+++ SUPPLIED ENTRIES +++

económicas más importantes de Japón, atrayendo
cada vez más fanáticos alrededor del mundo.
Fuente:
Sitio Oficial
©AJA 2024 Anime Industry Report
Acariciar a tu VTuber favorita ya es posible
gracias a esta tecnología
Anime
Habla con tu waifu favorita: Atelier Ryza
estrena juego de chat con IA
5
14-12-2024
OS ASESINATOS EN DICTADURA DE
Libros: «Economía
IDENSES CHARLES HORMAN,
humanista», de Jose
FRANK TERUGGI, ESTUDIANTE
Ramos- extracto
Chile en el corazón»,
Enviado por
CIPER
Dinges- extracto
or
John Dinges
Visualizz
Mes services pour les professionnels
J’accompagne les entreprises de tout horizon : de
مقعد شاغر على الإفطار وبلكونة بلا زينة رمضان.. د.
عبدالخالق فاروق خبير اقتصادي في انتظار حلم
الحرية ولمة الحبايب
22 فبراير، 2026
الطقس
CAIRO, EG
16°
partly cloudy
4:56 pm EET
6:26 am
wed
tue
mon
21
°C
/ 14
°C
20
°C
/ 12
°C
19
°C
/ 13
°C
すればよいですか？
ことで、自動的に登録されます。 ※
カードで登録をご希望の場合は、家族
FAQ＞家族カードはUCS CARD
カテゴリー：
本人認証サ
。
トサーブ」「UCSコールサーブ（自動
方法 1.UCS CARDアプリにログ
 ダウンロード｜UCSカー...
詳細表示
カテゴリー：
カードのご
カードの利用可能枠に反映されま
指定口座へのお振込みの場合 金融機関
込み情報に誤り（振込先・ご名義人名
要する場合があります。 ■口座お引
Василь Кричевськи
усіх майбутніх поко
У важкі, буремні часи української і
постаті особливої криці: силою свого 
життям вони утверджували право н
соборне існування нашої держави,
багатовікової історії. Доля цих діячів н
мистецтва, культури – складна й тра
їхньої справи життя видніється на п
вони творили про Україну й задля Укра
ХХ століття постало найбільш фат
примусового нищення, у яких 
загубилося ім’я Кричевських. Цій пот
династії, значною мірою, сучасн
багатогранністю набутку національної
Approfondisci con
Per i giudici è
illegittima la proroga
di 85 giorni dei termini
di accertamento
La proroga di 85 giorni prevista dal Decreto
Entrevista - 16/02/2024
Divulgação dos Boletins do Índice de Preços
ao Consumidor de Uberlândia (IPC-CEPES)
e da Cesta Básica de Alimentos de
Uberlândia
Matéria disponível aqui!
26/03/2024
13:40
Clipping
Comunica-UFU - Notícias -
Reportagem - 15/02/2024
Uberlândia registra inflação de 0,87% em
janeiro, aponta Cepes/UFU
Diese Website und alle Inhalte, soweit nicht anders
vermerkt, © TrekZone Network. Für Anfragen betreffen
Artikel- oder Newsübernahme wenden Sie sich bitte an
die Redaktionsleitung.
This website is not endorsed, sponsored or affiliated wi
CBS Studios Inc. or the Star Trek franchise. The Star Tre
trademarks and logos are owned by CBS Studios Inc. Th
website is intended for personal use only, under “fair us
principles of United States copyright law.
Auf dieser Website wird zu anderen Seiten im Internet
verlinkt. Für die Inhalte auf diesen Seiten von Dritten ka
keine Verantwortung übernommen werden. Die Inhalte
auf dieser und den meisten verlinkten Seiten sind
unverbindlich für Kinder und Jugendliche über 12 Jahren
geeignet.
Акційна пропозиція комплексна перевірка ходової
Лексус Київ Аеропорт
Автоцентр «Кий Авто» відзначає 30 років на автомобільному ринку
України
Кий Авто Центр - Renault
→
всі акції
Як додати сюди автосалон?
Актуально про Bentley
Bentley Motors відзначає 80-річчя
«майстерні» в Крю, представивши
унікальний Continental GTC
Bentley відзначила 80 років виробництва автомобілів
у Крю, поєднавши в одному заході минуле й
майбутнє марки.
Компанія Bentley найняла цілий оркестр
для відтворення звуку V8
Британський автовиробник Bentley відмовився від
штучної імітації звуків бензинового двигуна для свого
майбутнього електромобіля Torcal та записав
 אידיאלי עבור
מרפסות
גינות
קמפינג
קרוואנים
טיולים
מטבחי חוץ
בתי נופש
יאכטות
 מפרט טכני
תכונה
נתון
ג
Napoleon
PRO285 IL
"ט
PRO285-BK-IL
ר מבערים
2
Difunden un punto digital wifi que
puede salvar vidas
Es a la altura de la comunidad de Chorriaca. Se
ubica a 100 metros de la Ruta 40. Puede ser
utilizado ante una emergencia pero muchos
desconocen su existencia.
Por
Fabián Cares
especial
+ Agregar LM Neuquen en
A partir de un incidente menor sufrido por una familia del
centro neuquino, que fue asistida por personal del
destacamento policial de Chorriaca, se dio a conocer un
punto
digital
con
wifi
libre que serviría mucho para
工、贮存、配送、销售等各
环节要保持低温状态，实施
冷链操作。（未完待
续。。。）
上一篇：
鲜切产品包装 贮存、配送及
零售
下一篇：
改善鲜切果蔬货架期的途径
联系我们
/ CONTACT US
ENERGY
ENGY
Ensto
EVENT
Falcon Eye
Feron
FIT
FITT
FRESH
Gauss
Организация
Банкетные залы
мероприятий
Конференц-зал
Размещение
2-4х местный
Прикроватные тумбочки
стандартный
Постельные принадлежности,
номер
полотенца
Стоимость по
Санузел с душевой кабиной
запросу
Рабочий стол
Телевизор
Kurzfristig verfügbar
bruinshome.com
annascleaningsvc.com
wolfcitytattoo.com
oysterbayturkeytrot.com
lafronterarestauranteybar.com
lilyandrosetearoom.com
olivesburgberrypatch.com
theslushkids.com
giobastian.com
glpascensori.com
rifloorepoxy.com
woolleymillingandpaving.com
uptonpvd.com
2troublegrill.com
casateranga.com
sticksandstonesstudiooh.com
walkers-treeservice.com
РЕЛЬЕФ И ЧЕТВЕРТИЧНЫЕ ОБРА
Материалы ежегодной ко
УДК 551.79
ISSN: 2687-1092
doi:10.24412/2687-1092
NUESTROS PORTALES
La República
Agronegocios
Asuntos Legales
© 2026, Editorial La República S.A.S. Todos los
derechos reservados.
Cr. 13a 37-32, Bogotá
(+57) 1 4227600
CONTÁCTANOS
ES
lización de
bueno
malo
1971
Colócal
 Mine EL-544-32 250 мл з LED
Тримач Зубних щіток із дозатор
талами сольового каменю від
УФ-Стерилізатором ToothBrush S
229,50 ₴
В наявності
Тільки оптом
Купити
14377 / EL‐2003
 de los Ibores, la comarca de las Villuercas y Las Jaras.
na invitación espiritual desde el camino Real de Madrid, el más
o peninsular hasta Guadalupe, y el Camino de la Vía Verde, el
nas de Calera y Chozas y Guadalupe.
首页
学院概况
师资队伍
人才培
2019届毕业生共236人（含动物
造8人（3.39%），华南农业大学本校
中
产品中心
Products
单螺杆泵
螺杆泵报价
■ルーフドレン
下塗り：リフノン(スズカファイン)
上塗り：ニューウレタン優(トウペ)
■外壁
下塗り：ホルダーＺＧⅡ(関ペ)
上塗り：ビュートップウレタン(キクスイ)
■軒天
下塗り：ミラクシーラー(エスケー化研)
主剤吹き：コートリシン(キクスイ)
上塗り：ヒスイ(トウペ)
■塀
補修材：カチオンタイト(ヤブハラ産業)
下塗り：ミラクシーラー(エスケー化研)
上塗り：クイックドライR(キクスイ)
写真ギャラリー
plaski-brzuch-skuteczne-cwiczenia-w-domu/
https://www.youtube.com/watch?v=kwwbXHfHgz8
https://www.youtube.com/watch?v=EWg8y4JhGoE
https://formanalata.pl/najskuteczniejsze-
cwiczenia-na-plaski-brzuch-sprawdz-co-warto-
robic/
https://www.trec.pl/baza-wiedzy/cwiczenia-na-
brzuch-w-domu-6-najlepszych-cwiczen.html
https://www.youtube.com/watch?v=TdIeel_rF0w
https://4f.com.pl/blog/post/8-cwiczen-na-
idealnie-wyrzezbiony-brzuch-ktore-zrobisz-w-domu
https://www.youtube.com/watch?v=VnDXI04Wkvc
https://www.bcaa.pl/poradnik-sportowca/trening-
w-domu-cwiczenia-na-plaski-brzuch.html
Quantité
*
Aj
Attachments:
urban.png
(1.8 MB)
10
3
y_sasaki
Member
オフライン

+++

### WHAT TO WORK ON
Select the lines from the entries that include the word "свого".

### TASK SOLUTION
постаті особливої криці: силою свого 
штучної імітації звуків бензинового двигуна для свого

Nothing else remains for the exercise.